__Data shown__.
━━━━━━━━━━━━━━━━━━━━
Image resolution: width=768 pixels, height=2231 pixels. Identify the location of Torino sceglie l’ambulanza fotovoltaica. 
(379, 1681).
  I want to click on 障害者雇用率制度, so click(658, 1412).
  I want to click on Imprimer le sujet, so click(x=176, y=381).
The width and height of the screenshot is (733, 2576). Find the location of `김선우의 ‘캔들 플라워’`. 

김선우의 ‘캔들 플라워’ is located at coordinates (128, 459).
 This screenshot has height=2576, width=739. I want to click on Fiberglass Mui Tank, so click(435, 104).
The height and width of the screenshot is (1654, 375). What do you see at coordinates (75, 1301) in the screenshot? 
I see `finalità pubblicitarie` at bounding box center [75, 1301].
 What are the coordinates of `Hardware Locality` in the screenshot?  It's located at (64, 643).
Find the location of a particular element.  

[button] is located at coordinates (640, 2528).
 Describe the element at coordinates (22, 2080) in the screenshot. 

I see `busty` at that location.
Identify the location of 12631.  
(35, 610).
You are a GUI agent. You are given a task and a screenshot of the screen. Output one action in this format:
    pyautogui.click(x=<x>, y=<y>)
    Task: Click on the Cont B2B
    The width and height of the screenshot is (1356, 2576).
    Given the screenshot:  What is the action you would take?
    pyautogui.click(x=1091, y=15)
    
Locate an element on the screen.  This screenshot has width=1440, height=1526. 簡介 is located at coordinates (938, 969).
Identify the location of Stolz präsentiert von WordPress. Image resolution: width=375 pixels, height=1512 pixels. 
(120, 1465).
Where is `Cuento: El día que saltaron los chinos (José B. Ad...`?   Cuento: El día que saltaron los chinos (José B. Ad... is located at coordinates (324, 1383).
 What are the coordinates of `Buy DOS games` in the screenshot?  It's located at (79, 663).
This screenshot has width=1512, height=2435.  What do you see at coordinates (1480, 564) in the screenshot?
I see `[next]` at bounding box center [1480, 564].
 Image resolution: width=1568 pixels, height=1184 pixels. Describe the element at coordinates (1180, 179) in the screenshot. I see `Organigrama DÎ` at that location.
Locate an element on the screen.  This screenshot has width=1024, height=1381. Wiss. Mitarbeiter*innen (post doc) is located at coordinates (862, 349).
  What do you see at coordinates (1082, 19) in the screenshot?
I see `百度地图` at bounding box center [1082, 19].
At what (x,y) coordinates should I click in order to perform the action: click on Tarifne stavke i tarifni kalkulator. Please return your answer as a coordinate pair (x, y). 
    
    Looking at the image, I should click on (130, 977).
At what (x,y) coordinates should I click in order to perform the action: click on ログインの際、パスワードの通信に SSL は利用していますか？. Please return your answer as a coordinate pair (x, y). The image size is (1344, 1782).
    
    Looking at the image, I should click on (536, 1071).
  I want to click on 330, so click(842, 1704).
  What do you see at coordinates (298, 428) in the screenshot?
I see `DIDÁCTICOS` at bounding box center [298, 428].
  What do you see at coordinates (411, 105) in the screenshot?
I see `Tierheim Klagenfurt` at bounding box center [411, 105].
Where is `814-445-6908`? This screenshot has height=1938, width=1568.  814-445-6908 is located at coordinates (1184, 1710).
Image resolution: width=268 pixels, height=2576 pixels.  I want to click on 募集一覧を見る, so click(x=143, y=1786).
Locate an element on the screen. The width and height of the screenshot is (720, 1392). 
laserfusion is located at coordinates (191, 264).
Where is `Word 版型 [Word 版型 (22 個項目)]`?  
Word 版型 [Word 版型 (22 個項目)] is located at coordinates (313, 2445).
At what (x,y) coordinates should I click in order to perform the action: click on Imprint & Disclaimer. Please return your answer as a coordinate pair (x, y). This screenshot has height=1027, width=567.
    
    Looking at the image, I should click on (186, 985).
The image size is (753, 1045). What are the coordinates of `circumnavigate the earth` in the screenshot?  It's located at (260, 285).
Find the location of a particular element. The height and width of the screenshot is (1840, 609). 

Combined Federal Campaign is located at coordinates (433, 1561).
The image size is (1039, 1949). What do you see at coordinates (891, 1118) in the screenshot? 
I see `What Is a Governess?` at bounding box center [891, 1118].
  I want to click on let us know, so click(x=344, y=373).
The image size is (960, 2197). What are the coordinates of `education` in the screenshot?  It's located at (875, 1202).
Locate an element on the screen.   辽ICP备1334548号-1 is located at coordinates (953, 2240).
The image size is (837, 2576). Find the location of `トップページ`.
━━━━━━━━━━━━━━━━━━━━
__What the task requires__. Please write out the data again exactly as it stands.

__Completed task__.
Image resolution: width=768 pixels, height=2231 pixels. Identify the location of Torino sceglie l’ambulanza fotovoltaica. 
(379, 1681).
  I want to click on 障害者雇用率制度, so click(658, 1412).
  I want to click on Imprimer le sujet, so click(x=176, y=381).
The width and height of the screenshot is (733, 2576). Find the location of `김선우의 ‘캔들 플라워’`. 

김선우의 ‘캔들 플라워’ is located at coordinates (128, 459).
 This screenshot has height=2576, width=739. I want to click on Fiberglass Mui Tank, so click(435, 104).
The height and width of the screenshot is (1654, 375). What do you see at coordinates (75, 1301) in the screenshot? 
I see `finalità pubblicitarie` at bounding box center [75, 1301].
 What are the coordinates of `Hardware Locality` in the screenshot?  It's located at (64, 643).
Find the location of a particular element.  

[button] is located at coordinates (640, 2528).
 Describe the element at coordinates (22, 2080) in the screenshot. 

I see `busty` at that location.
Identify the location of 12631.  
(35, 610).
You are a GUI agent. You are given a task and a screenshot of the screen. Output one action in this format:
    pyautogui.click(x=<x>, y=<y>)
    Task: Click on the Cont B2B
    The width and height of the screenshot is (1356, 2576).
    Given the screenshot:  What is the action you would take?
    pyautogui.click(x=1091, y=15)
    
Locate an element on the screen.  This screenshot has width=1440, height=1526. 簡介 is located at coordinates (938, 969).
Identify the location of Stolz präsentiert von WordPress. Image resolution: width=375 pixels, height=1512 pixels. 
(120, 1465).
Where is `Cuento: El día que saltaron los chinos (José B. Ad...`?   Cuento: El día que saltaron los chinos (José B. Ad... is located at coordinates (324, 1383).
 What are the coordinates of `Buy DOS games` in the screenshot?  It's located at (79, 663).
This screenshot has width=1512, height=2435.  What do you see at coordinates (1480, 564) in the screenshot?
I see `[next]` at bounding box center [1480, 564].
 Image resolution: width=1568 pixels, height=1184 pixels. Describe the element at coordinates (1180, 179) in the screenshot. I see `Organigrama DÎ` at that location.
Locate an element on the screen.  This screenshot has width=1024, height=1381. Wiss. Mitarbeiter*innen (post doc) is located at coordinates (862, 349).
  What do you see at coordinates (1082, 19) in the screenshot?
I see `百度地图` at bounding box center [1082, 19].
At what (x,y) coordinates should I click in order to perform the action: click on Tarifne stavke i tarifni kalkulator. Please return your answer as a coordinate pair (x, y). 
    
    Looking at the image, I should click on (130, 977).
At what (x,y) coordinates should I click in order to perform the action: click on ログインの際、パスワードの通信に SSL は利用していますか？. Please return your answer as a coordinate pair (x, y). The image size is (1344, 1782).
    
    Looking at the image, I should click on (536, 1071).
  I want to click on 330, so click(842, 1704).
  What do you see at coordinates (298, 428) in the screenshot?
I see `DIDÁCTICOS` at bounding box center [298, 428].
  What do you see at coordinates (411, 105) in the screenshot?
I see `Tierheim Klagenfurt` at bounding box center [411, 105].
Where is `814-445-6908`? This screenshot has height=1938, width=1568.  814-445-6908 is located at coordinates (1184, 1710).
Image resolution: width=268 pixels, height=2576 pixels.  I want to click on 募集一覧を見る, so click(x=143, y=1786).
Locate an element on the screen. The width and height of the screenshot is (720, 1392). 
laserfusion is located at coordinates (191, 264).
Where is `Word 版型 [Word 版型 (22 個項目)]`?  
Word 版型 [Word 版型 (22 個項目)] is located at coordinates (313, 2445).
At what (x,y) coordinates should I click in order to perform the action: click on Imprint & Disclaimer. Please return your answer as a coordinate pair (x, y). This screenshot has height=1027, width=567.
    
    Looking at the image, I should click on (186, 985).
The image size is (753, 1045). What are the coordinates of `circumnavigate the earth` in the screenshot?  It's located at (260, 285).
Find the location of a particular element. The height and width of the screenshot is (1840, 609). 

Combined Federal Campaign is located at coordinates (433, 1561).
The image size is (1039, 1949). What do you see at coordinates (891, 1118) in the screenshot? 
I see `What Is a Governess?` at bounding box center [891, 1118].
  I want to click on let us know, so click(x=344, y=373).
The image size is (960, 2197). What are the coordinates of `education` in the screenshot?  It's located at (875, 1202).
Locate an element on the screen.   辽ICP备1334548号-1 is located at coordinates (953, 2240).
The image size is (837, 2576). Find the location of `トップページ`.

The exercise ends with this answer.